[Transcribed page contents]
********

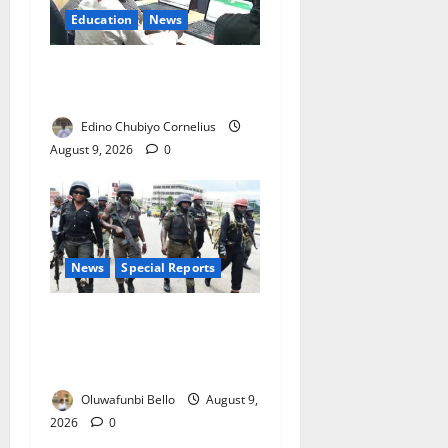
Education
News
JAMB Resolves 5,000
Complaints in Five Days
Edino Chubiyo Cornelius
August 9, 2026
0
News
Special Reports
Beyond the Pay Rise: Will
Higher Police Salaries
Really Make Nigeria Safer?
Oluwafunbi Bello
August 9,
2026
0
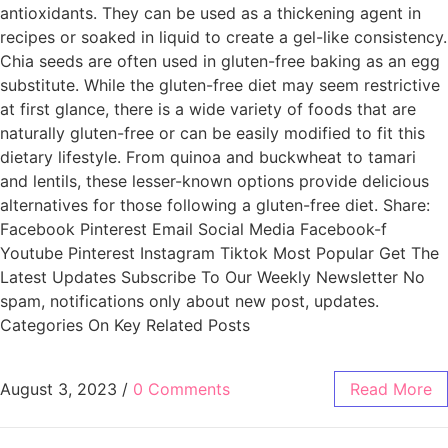
antioxidants. They can be used as a thickening agent in
recipes or soaked in liquid to create a gel-like consistency.
Chia seeds are often used in gluten-free baking as an egg
substitute. While the gluten-free diet may seem restrictive
at first glance, there is a wide variety of foods that are
naturally gluten-free or can be easily modified to fit this
dietary lifestyle. From quinoa and buckwheat to tamari
and lentils, these lesser-known options provide delicious
alternatives for those following a gluten-free diet. Share:
Facebook Pinterest Email Social Media Facebook-f
Youtube Pinterest Instagram Tiktok Most Popular Get The
Latest Updates Subscribe To Our Weekly Newsletter No
spam, notifications only about new post, updates.
Categories On Key Related Posts
August 3, 2023
/
0 Comments
Read More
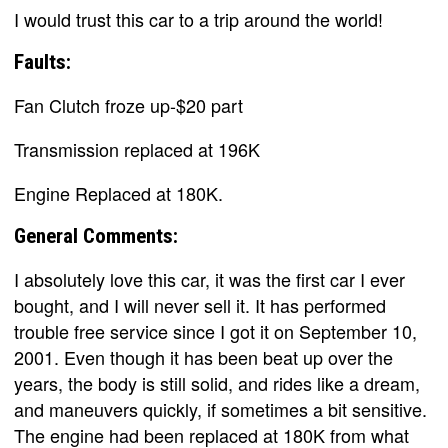
I would trust this car to a trip around the world!
Faults:
Fan Clutch froze up-$20 part
Transmission replaced at 196K
Engine Replaced at 180K.
General Comments:
I absolutely love this car, it was the first car I ever
bought, and I will never sell it. It has performed
trouble free service since I got it on September 10,
2001. Even though it has been beat up over the
years, the body is still solid, and rides like a dream,
and maneuvers quickly, if sometimes a bit sensitive.
The engine had been replaced at 180K from what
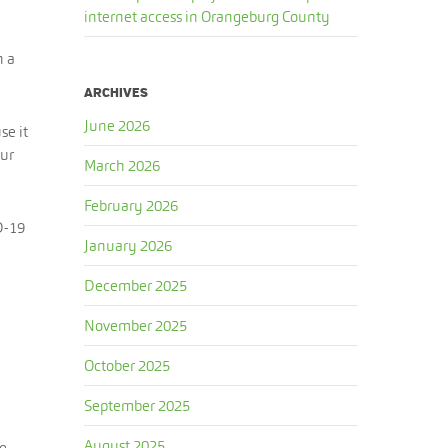
internet access in Orangeburg County
h a
ARCHIVES
June 2026
se it
our
March 2026
February 2026
D-19
January 2026
December 2025
November 2025
October 2025
September 2025
August 2025
se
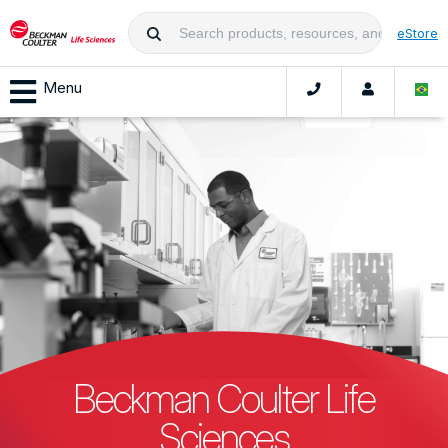
eStore
Menu
Beckman Coulter Life
Sciences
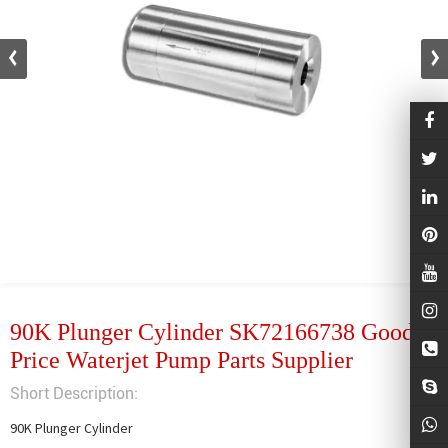
90K Plunger Cylinder SK72166738 Good
Price Waterjet Pump Parts Supplier
Short Description:
90K Plunger Cylinder
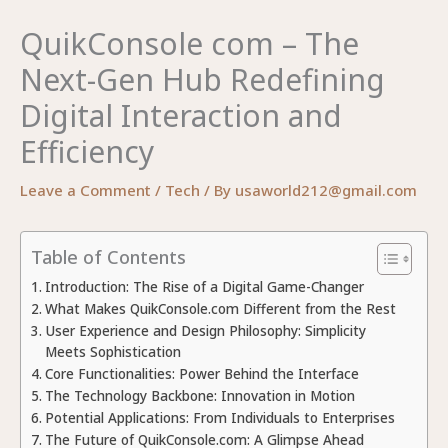
QuikConsole com – The
Next-Gen Hub Redefining
Digital Interaction and
Efficiency
Leave a Comment
/
Tech
/ By
usaworld212@gmail.com
Table of Contents
Introduction: The Rise of a Digital Game-Changer
What Makes QuikConsole.com Different from the Rest
User Experience and Design Philosophy: Simplicity
Meets Sophistication
Core Functionalities: Power Behind the Interface
The Technology Backbone: Innovation in Motion
Potential Applications: From Individuals to Enterprises
The Future of QuikConsole.com: A Glimpse Ahead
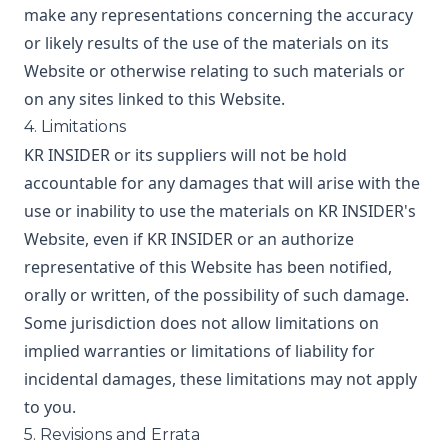
make any representations concerning the accuracy
or likely results of the use of the materials on its
Website or otherwise relating to such materials or
on any sites linked to this Website.
4. Limitations
KR INSIDER or its suppliers will not be hold
accountable for any damages that will arise with the
use or inability to use the materials on KR INSIDER's
Website, even if KR INSIDER or an authorize
representative of this Website has been notified,
orally or written, of the possibility of such damage.
Some jurisdiction does not allow limitations on
implied warranties or limitations of liability for
incidental damages, these limitations may not apply
to you.
5. Revisions and Errata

********

§ Aim of the task
Once a line of the records is found to contain "gluten", copy it out.

§ Output
Chia seeds are often used in gluten-free baking as an egg
substitute. While the gluten-free diet may seem restrictive
naturally gluten-free or can be easily modified to fit this
alternatives for those following a gluten-free diet. Share:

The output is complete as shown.